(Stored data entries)
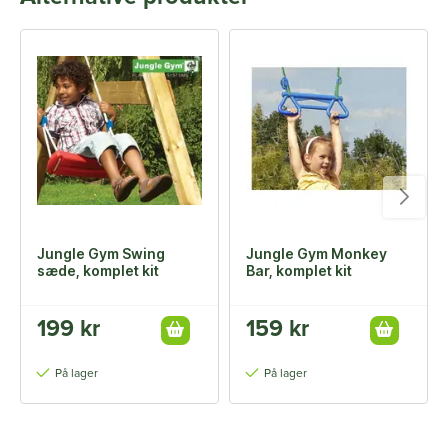
Jungle Gym Swing
Jungle Gym Monkey
sæde, komplet kit
Bar, komplet kit
199 kr
159 kr
På lager
På lager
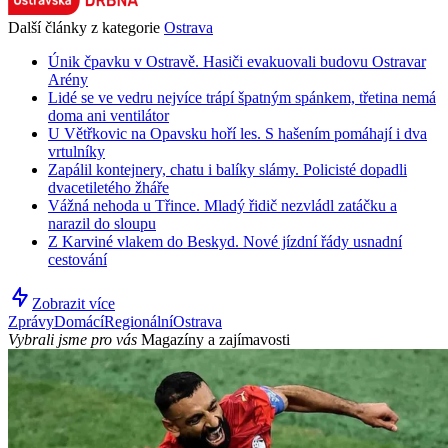
Další články z kategorie
Ostrava
Únik čpavku v Ostravě. Hasiči evakuovali budovu Ostravar
Arény
Lidé se ve vedru nejvíce trápí špatným spánkem, třetina nemá
doma ani ventilátor
U Větřkovic na Opavsku hoří les. S hašením pomáhají i dva
vrtulníky
Zapálil kontejnery, chatu i balíky slámy. Policisté dopadli
dvacetiletého žháře
Vážná nehoda u Třince. Mladý řidič nezvládl zatáčku a
narazil do sloupu
Z Karviné vlakem do Beskyd. Nové jízdní řády usnadní
cestování
Zobrazit více
Zprávy
Domácí
Regionální
Ostrava
Vybrali jsme pro vás
Magazíny a zajímavosti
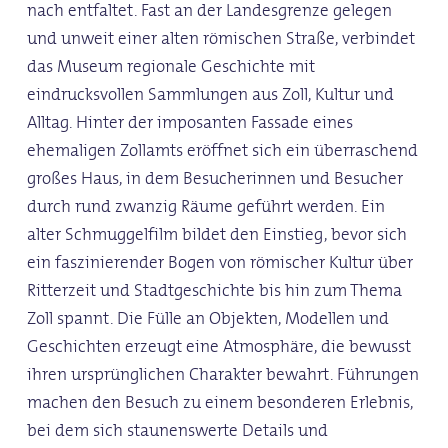
nach entfaltet. Fast an der Landesgrenze gelegen
und unweit einer alten römischen Straße, verbindet
das Museum regionale Geschichte mit
eindrucksvollen Sammlungen aus Zoll, Kultur und
Alltag. Hinter der imposanten Fassade eines
ehemaligen Zollamts eröffnet sich ein überraschend
großes Haus, in dem Besucherinnen und Besucher
durch rund zwanzig Räume geführt werden. Ein
alter Schmuggelfilm bildet den Einstieg, bevor sich
ein faszinierender Bogen von römischer Kultur über
Ritterzeit und Stadtgeschichte bis hin zum Thema
Zoll spannt. Die Fülle an Objekten, Modellen und
Geschichten erzeugt eine Atmosphäre, die bewusst
ihren ursprünglichen Charakter bewahrt. Führungen
machen den Besuch zu einem besonderen Erlebnis,
bei dem sich staunenswerte Details und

• [WHAT IS EXPECTED]
Please repeat, with no pictures, each line from the start of the records above through the line with "Alltag. Hinter der imposanten Fassade eines", inclusive, and only those.

• [RESPONSE TO THE EXERCISE]
Jungle Gym Swing
Jungle Gym Monkey
sæde, komplet kit
Bar, komplet kit
199 kr
159 kr
På lager
På lager
Další články z kategorie
Ostrava
Únik čpavku v Ostravě. Hasiči evakuovali budovu Ostravar
Arény
Lidé se ve vedru nejvíce trápí špatným spánkem, třetina nemá
doma ani ventilátor
U Větřkovic na Opavsku hoří les. S hašením pomáhají i dva
vrtulníky
Zapálil kontejnery, chatu i balíky slámy. Policisté dopadli
dvacetiletého žháře
Vážná nehoda u Třince. Mladý řidič nezvládl zatáčku a
narazil do sloupu
Z Karviné vlakem do Beskyd. Nové jízdní řády usnadní
cestování
Zobrazit více
Zprávy
Domácí
Regionální
Ostrava
Vybrali jsme pro vás
Magazíny a zajímavosti
nach entfaltet. Fast an der Landesgrenze gelegen
und unweit einer alten römischen Straße, verbindet
das Museum regionale Geschichte mit
eindrucksvollen Sammlungen aus Zoll, Kultur und
Alltag. Hinter der imposanten Fassade eines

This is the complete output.